Trump feared Mueller’s appointment: ‘This is the end of my Presidency’
President Trump was fearful of Robert Mueller’s appointment as special counsel in 2017, saying it would be the end of his presidency, according to Mueller’s report released by the Justice Department.
“Oh my God. This is terrible. This is the end of my Presidency. I’m f—ed,” Trump said when he was informed by then-Attorney General Jeff Sessions of Mueller’s appointment, according to the special counsel’s final report released Thursday.
“Everyone tells me if you get one of these independent counsels it ruins your presidency. It takes years and years and I won’t be able to do anything. This is the worst thing that ever happened to me,” he added, according to notes from Jody Hunt, Sessions’s chief of staff at the time.
Trump then reportedly became livid with Sessions, excoriating him for recusing himself from overseeing the probe and saying he should resign.
“How could you let this happen, Jeff?” Trump asked Sessions, adding that he had “let [him] down.”
Sessions recalled that Trump said to him, “you were supposed to protect me,” or “words to that effect,” according to the Mueller report.
Hope Hicks, a former top staffer in the White House who was known to be close to Trump, told the Mueller team she had only ever seen the president that angry once before when an “Access Hollywood” tape was released during the campaign in which Trump could be heard bragging about grabbing women by the genitals.
The president and attorney general then agreed that Sessions would submit his resignation to the White House, according to Mueller’s report. The next day, Sessions handed in a resignation letter to Trump, but the president said he wanted him to stay at the Department of Justice.
Trump did not return the resignation letter, leading then-White House chief of staff Reince Priebus and former White House chief strategist Steven Bannon to worry that the president could use the letter to sway the attorney general, Mueller wrote.

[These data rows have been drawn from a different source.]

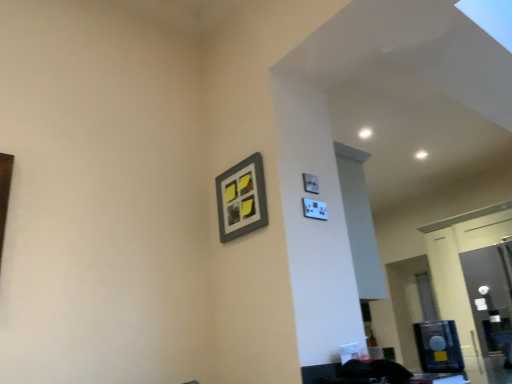 Question: Is transparent glass door at right not close to matte gray picture frame at upper right?

Choices:
 (A) no
 (B) yes

Answer: (B)

Question: Is transparent glass door at right turned away from matte gray picture frame at upper right?

Choices:
 (A) no
 (B) yes

Answer: (A)

Question: Considering the relative sizes of transparent glass door at right and matte gray picture frame at upper right in the image provided, is transparent glass door at right taller than matte gray picture frame at upper right?

Choices:
 (A) yes
 (B) no

Answer: (A)

Question: Does transparent glass door at right turn towards matte gray picture frame at upper right?

Choices:
 (A) yes
 (B) no

Answer: (A)

Question: Could matte gray picture frame at upper right be considered to be inside transparent glass door at right?

Choices:
 (A) no
 (B) yes

Answer: (A)

Question: Is transparent glass door at right at the left side of matte gray picture frame at upper right?

Choices:
 (A) no
 (B) yes

Answer: (A)

Question: Does matte gray picture frame at upper right have a smaller size compared to transparent glass door at right?

Choices:
 (A) no
 (B) yes

Answer: (B)

Question: Does matte gray picture frame at upper right appear on the right side of transparent glass door at right?

Choices:
 (A) no
 (B) yes

Answer: (A)

Question: Considering the relative sizes of matte gray picture frame at upper right and transparent glass door at right in the image provided, is matte gray picture frame at upper right bigger than transparent glass door at right?

Choices:
 (A) yes
 (B) no

Answer: (B)

Question: Is matte gray picture frame at upper right thinner than transparent glass door at right?

Choices:
 (A) yes
 (B) no

Answer: (A)

Question: From a real-world perspective, is matte gray picture frame at upper right on top of transparent glass door at right?

Choices:
 (A) yes
 (B) no

Answer: (A)

Question: Is matte gray picture frame at upper right oriented away from transparent glass door at right?

Choices:
 (A) no
 (B) yes

Answer: (B)

Question: Looking at their shapes, would you say matte gray picture frame at upper right is wider or thinner than transparent glass door at right?

Choices:
 (A) thin
 (B) wide

Answer: (A)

The president returned the letter over a week later with a notation saying, “Not accepted.”
Trump and Sessions were known to have an acrimonious relationship during Sessions’s tenure atop the Justice Department. The president frequently berated his attorney general over his decision to recuse himself from overseeing the Mueller probe due to prior meetings with Russia’s former ambassador. Trump continued his criticism long after Sessions left his post in November.
“Jeff Sessions should be ashamed of himself for allowing this total HOAX to get started in the first place!” Trump tweeted in December.
Trump also repeatedly derided the Mueller investigation as a “witch hunt” throughout the nearly two year probe. Following the redacted report’s release Thursday, the president said: “I’m having a good day.”